Wall Street Bets is a roundup of recent notes from analysts covering the gambling industry.
Will igaming be legalized in Virginia?
David Katz of Jefferies on February 22 wrote about state legislatures that are debating gaming regulation:
“States across the U.S are considering additional gaming legalization. Notable progress in Virginia (the Senate and the House have passed a bill) has drawn attention, given the recent capital spending in the state by Boyd, Churchill Downs, and Caesars. … The introduction of igaming is likely a near-term negative for land-based incumbents (GGR drops -3.5% on average in the year following implementation), but we flag that legalization is far from a guarantee in the state. Note that the Virginia governor (Abigail Spanberger) has publicly expressed her priority to create a gaming commission before progressing these bills. Our view remains that operators should include a defined igaming strategy to support a long-term growth pipeline.”
GLPI estimates on high end
Gaming and Leisure Properties was the subject of Truist Securities’ Barry Jonas’ analysis February 20:
“Q4 adjusted funds from operations beat our and the Streets estimates by +1% and GLPI introduced 2026 guidance which was also ahead of us/Street at the midpoint. The Twin River sale-leaseback has finally been completed, although at an adjusted purchase price of $700 million (previously $735 million) but the same cap rate. Looking ahead, GLPI maintains a solid pipeline of ~$1.9 billion in remaining commitments and could see increased deal flow especially if rates continue to trend lower. We flow through the beat and take our estimates to the high end of the range given GLPI’s historical conservatism and consistent execution. Reiterate our Buy rating and price target.”

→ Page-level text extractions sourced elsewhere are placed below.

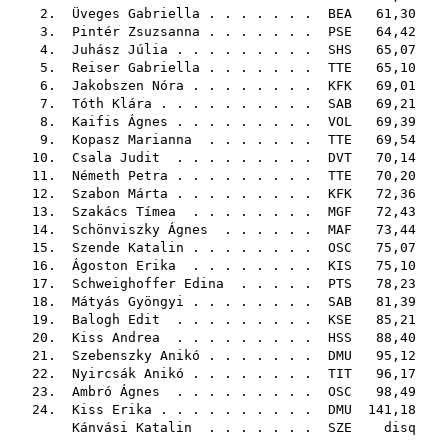
2.
Üveges Gabriella
. . . . . . .
BEA
61,30
3.
Pintér Zsuzsanna
. . . . . . .
PSE
64,42
4.
Juhász Júlia
. . . . . . . . .
SHS
65,07
5.
Reiser Gabriella
. . . . . . .
TTE
65,10
6.
Jakobszen Nóra
. . . . . . . .
KFK
69,01
7.
Tóth Klára
. . . . . . . . . .
SAB
69,21
8.
Kaifis Ágnes
. . . . . . . . .
VOL
69,39
9.
Kopasz Marianna
. . . . . . .
TTE
69,54
10.
Csala Judit
. . . . . . . . .
DVT
70,14
11.
Németh Petra
. . . . . . . . .
TTE
70,20
12.
Szabon Márta
. . . . . . . . .
KFK
72,36
13.
Szakács Tímea
. . . . . . . .
MGF
72,43
14.
Schönviszky Ágnes
. . . . . .
MAF
73,44
15.
Szende Katalin
. . . . . . . .
OSC
75,07
16.
Ágoston Erika
. . . . . . . .
KIS
75,10
17.
Schweighoffer Edina
. . . . .
PTS
78,23
18.
Mátyás Gyöngyi
. . . . . . . .
SAB
81,39
19.
Balogh Edit
. . . . . . . . .
KSE
85,21
20.
Kiss Andrea
. . . . . . . . .
HSS
88,40
21.
Szebenszky Anikó
. . . . . . .
DMU
95,12
22.
Nyircsák Anikó
. . . . . . . .
TIT
96,17
23.
Ambró Ágnes
. . . . . . . . .
OSC
98,49
24.
Kiss Erika
. . . . . . . . . .
DMU
141,18
Kánvási Katalin
. . . . . . .
SZE
disq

Caesars EBITDAR might be profitable in 2026
Macquarie’s Chad Beynon on February 18 looked at Caesars’ fourth-quarter results.
“Caesars’ 4Q EBITDAR of $901 million (+2% year-over-year) exceeded Virginia consensus by 1% with brick-and-mortar falling in-line, while digital beat by 11%. In Las Vegas, leisure trends continued to improve sequentially but remain soft on a year-over-year basis, which was partly offset by strong group/conventions (as expected). 4Q Las Vegas EBITDAR declined 7% year-over-year and management expects similar trends in 1Q but sees the segment returning to growth in 2Q (spurred by the State Farm conference) and potentially in 2H if the leisure consumer recovers.”
David Bain of Texas Capital Securities also looked at Caesars
“Overall, 2026E should mark Caesars’ first EBITDAR growth year since 2023 and we see 2026E Street estimates as ‘reasonable.’ We believe Caesars’ historic low valuation augments in 2026 driven by Las Vegas growth, continued regional stability/growth, significant digital growth and a lower interest rate environment. Despite few changes to our forecast, we lower our price target to $44 reflecting lower industry valuation multiples on digital, though digital valuations could revert higher over the intermediate-term, in our view.”